“En el centro de este domingo, con el que se termina la
octava de pascua,
y que San Juan Pablo II quiso dedicar a la Divina
Misericordia, están las llagas gloriosas de Cristo resucitado.
Él ya las enseñó la primera vez que se apareció a los
apóstoles la misma tarde del primer día de la semana, el día de la
resurrección. Pero Tomás aquella tarde no estaba; y, cuando los demás le
dijeron que habían visto al Señor, respondió que, mientras no viera y tocara
aquellas llagas, no lo creería. Ocho días después, Jesús se apareció de nuevo
en el cenáculo, en medio de los discípulos, y Tomás también estaba; se dirigió
a él y lo invitó a tocar sus llagas. Y entonces, aquel hombre sincero, aquel
hombre acostumbrado a comprobar personalmente las cosas, se arrodilló delante de
Jesús y dijo: «Señor mío y Dios mío» (Jn 20,28).

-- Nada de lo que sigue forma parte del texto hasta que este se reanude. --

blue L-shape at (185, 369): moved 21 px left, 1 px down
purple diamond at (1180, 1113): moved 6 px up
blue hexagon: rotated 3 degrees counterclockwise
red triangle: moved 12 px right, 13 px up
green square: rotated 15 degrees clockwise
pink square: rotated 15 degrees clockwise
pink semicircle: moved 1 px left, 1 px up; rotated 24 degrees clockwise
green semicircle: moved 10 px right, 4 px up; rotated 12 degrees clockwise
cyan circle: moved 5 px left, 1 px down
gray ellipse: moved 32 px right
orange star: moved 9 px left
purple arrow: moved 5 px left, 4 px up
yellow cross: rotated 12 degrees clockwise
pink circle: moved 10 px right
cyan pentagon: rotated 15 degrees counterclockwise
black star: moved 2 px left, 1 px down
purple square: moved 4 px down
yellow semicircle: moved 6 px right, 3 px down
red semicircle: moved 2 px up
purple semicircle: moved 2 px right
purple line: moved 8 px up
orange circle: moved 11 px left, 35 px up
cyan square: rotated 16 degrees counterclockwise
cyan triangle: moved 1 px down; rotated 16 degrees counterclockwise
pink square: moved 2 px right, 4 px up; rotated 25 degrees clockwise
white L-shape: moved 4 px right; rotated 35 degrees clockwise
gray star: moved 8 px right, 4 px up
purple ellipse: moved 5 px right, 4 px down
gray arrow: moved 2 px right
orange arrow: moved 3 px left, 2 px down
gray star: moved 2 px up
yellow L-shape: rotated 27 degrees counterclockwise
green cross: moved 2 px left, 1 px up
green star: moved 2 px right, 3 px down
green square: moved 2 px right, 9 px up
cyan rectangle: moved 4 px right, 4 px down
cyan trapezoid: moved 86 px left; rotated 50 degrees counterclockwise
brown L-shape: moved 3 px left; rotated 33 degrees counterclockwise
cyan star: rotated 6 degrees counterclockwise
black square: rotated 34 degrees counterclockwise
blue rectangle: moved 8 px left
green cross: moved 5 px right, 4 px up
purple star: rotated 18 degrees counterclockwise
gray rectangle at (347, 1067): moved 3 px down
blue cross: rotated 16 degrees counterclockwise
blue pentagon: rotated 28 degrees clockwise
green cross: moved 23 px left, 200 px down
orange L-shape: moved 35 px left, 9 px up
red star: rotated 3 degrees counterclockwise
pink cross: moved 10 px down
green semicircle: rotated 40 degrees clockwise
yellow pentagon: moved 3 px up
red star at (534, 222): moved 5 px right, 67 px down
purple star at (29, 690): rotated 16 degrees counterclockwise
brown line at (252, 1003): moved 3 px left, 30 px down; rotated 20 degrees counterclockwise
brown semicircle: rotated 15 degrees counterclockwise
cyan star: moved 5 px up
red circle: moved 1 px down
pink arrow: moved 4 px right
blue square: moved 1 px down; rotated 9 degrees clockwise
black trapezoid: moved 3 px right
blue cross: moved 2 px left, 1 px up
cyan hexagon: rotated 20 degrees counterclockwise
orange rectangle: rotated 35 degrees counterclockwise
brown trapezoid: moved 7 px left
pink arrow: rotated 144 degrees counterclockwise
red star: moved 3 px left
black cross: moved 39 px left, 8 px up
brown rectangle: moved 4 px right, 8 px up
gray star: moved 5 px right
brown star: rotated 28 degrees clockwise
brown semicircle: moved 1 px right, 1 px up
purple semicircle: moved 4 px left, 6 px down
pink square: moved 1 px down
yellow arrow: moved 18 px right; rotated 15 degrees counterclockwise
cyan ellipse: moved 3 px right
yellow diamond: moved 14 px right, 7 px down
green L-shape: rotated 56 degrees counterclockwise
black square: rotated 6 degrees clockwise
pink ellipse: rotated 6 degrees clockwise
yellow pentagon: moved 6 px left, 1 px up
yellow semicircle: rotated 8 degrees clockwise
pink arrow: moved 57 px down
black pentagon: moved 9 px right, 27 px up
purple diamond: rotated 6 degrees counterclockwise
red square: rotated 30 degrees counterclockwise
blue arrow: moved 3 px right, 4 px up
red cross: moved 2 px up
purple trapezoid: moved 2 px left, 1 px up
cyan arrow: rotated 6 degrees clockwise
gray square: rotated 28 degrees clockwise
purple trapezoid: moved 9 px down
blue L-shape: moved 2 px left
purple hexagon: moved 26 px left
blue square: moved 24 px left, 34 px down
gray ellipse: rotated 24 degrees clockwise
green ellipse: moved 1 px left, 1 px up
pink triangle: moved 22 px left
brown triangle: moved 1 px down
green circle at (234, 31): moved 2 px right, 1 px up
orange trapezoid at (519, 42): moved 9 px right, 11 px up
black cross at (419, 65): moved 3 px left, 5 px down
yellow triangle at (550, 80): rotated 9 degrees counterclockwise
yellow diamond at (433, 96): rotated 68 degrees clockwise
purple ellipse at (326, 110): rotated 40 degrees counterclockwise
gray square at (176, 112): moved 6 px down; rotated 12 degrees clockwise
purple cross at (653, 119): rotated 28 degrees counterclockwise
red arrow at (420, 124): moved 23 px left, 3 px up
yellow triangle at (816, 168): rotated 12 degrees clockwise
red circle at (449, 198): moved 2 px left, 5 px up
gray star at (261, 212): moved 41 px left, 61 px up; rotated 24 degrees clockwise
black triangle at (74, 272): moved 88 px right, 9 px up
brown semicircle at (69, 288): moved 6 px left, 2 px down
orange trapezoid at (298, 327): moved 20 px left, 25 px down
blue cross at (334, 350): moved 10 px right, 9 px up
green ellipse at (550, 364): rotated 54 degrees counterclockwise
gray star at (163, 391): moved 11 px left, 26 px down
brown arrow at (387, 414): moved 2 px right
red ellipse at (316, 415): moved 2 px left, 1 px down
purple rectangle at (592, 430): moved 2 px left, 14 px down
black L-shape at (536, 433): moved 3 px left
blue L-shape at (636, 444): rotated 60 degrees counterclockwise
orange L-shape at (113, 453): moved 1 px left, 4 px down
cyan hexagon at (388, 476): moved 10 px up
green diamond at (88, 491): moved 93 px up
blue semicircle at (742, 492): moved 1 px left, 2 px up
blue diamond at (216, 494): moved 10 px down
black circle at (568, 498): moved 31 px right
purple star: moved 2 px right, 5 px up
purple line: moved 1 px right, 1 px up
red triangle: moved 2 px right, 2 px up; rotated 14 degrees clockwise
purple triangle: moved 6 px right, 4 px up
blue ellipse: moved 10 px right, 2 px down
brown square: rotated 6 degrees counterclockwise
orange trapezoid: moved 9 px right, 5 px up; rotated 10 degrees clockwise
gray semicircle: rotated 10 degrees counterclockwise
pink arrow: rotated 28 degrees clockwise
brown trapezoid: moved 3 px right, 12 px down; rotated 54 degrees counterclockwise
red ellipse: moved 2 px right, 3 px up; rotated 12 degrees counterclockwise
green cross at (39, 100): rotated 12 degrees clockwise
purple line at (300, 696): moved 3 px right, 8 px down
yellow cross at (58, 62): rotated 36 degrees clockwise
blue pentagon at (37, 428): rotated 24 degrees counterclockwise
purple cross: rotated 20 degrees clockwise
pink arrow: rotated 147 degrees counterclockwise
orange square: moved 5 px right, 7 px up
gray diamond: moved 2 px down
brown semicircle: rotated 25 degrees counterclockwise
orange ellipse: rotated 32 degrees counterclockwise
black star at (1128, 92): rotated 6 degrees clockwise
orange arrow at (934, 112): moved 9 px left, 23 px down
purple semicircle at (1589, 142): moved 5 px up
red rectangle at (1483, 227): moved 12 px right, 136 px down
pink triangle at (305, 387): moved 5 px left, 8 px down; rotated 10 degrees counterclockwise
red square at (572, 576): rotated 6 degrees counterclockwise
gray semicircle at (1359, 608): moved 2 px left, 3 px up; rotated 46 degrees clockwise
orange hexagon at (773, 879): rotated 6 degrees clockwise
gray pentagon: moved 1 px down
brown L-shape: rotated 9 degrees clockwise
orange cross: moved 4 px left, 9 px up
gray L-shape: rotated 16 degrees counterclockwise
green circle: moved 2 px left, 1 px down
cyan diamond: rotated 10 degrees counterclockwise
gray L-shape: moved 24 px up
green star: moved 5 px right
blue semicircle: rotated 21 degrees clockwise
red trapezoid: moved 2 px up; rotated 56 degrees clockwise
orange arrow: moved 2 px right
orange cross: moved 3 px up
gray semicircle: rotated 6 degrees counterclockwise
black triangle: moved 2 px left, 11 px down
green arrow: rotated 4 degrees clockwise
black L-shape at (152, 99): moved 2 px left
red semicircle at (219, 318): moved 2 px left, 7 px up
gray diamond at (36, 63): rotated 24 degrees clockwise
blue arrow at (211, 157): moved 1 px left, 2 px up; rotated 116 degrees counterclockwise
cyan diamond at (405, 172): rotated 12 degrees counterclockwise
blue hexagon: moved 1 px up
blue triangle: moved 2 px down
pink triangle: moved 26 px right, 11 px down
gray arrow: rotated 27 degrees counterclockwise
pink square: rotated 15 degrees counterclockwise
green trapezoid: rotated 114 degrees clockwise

Las llagas de Jesús son un escándalo para la fe, pero son
también la comprobación de la fe. Por eso, en el cuerpo de Cristo resucitado
las llagas no desaparecen, permanecen, porque aquellas llagas son el signo
permanente del amor de Dios por nosotros, y son indispensables para creer en
Dios. No para creer que Dios existe, sino para creer que Dios es amor,
misericordia, fidelidad. San Pedro, citando a Isaías, escribe a los cristianos:
«Sus heridas nos han curado» (1 P 2,24; cf. Is 53,5).
San Juan XXIII y San Juan Pablo II tuvieron el valor de
mirar las heridas de Jesús, de tocar sus manos llagadas y su costado
traspasado. No se avergonzaron de la carne de Cristo, no se escandalizaron de
él, de su cruz; no
se avergonzaron de la carne del hermano (cf. Is 58,7), porque en cada persona
que sufría veían a Jesús. Fueron dos hombres valerosos, llenos de la parresía
del Espíritu Santo, y dieron testimonio ante la Iglesia y el mundo de la bondad
de Dios, de su misericordia.
Fueron sacerdotes, obispos y papas del siglo XX. Conocieron
sus tragedias, pero no se abrumaron. En ellos, Dios fue más fuerte; fue más
fuerte la fe en Jesucristo Redentor del hombre y Señor de la historia; en ellos
fue más fuerte la misericordia de Dios que se manifiesta en estas cinco llagas;
más fuerte la cercanía materna de María.
En estos dos hombres contemplativos de las llagas de Cristo
y testigos de su misericordia había «una esperanza viva», junto a un «gozo
inefable y radiante» (1 P 1,3.8). La esperanza y el gozo que Cristo resucitado
da a sus discípulos, y de los que nada ni nadie les podrá privar. La esperanza
y el gozo pascual, purificados en el crisol de la humillación, del vaciamiento,
de la cercanía a los pecadores hasta el extremo, hasta la náusea a causa de la
amargura de aquel cáliz. Ésta es la esperanza y el gozo que los dos papas
santos recibieron como un don del Señor resucitado, y que a su vez dieron
abundantemente al Pueblo de Dios, recibiendo de él un reconocimiento eterno.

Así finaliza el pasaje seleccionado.